Sunday, August 10, 2008

Milestone(s)

So I kinda dropped the ball on the whole milestone bit. I guess denial really is a powerful thing. Anyway, we had two fairly noteworthy milestones in July: My 24th B-day, and our 2-year Anniversary. The latter much more pleasing than the former. I guess the day was pretty decent as far as the whole "one year older" crap goes. I realize that my complaining about this to readers who are my senior closely resembles complaints such as "It's so hard to find size 1 jeans" and "I can never keep my 2-billion sq foot home clean", but I feel like ever since I turned 21 I crossed a threshold into a adulthood that shall never be returned to. Just yesterday I relented and added two tabs to my ever-OCD filing system. Written in cruel bold now rests "RETIREMENT" and "HEALTHCARE". The saddest part is that the folders are already bulging. Sigh.

Moving on (my only real option until I meet my own immortal vampire [no offense honey]), I had a pretty decent day. Todd started spoiling me the night before when we went to the Shakespearean Festival (an Anniversary gift). The night ended with a perfect surprise; he picked up my weekly indulgence: "Smut" magazines AKA "US Weekly" and chocolate:). The grooming continued the next day with new shoes, yes shoe(s), donuts with 24 candles on them (while it sounds cliche for a fat person to say this, I do love donuts) and a voucher for Breaking Dawn. I got to pick the book up Friday at Midnight- a sensible solution to the fact that I haven't had anything to read that so instantaneously strips me of all reason, logic or self respect in over a year! No worries however, I've got my fix until the movie- who knows what rational thinking skills may be robbed from my member then, guess we'll just have to wait and see.
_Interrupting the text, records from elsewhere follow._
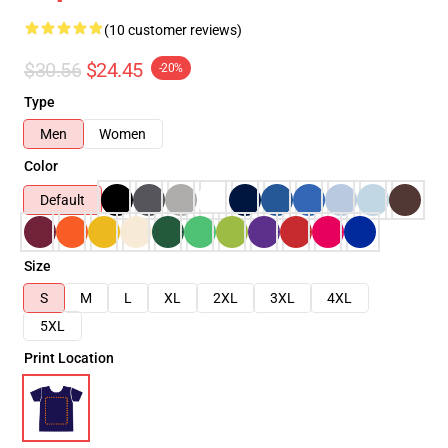
(10 customer reviews)
$30.56
$24.45
-20%
Type
Men
Women
Color
Default
Size
S
M
L
XL
2XL
3XL
4XL
5XL
Print Location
Anyway, we had a Costa-Vida picnic for dinner which was of course Todd doing everything he could think of to please me (we had a picnic instead of going to dinner bc he knows I feel guilty leaving Ty alone- pathetic I know). My family also got me some very nice gifts and my mom made me the best knock-off Cheesecake Factory cheesecake I have ever had. Truly divine.

Our Anniversary was also sweeeet. We formally celebrated it in Mexico but I surprised Todd with his favorite dinner (anything meaty) and me with flowers and the tickets. Todd also got a pocket knife (pretty lame right?) and of course, the default; football season tickets. So there, I filled my memorable posts quota for now. Until next time:)

My mom got me this book shelf easel-thing I commented on forever ago. She framed pictures of me at different birthdays over the [many] years. I thought it was pretty thoughtful.

P.S any guess what my favorite month of the year is? I get the 4th and 24 th celebrations, my b-day AND my anniversary. Cheers to July.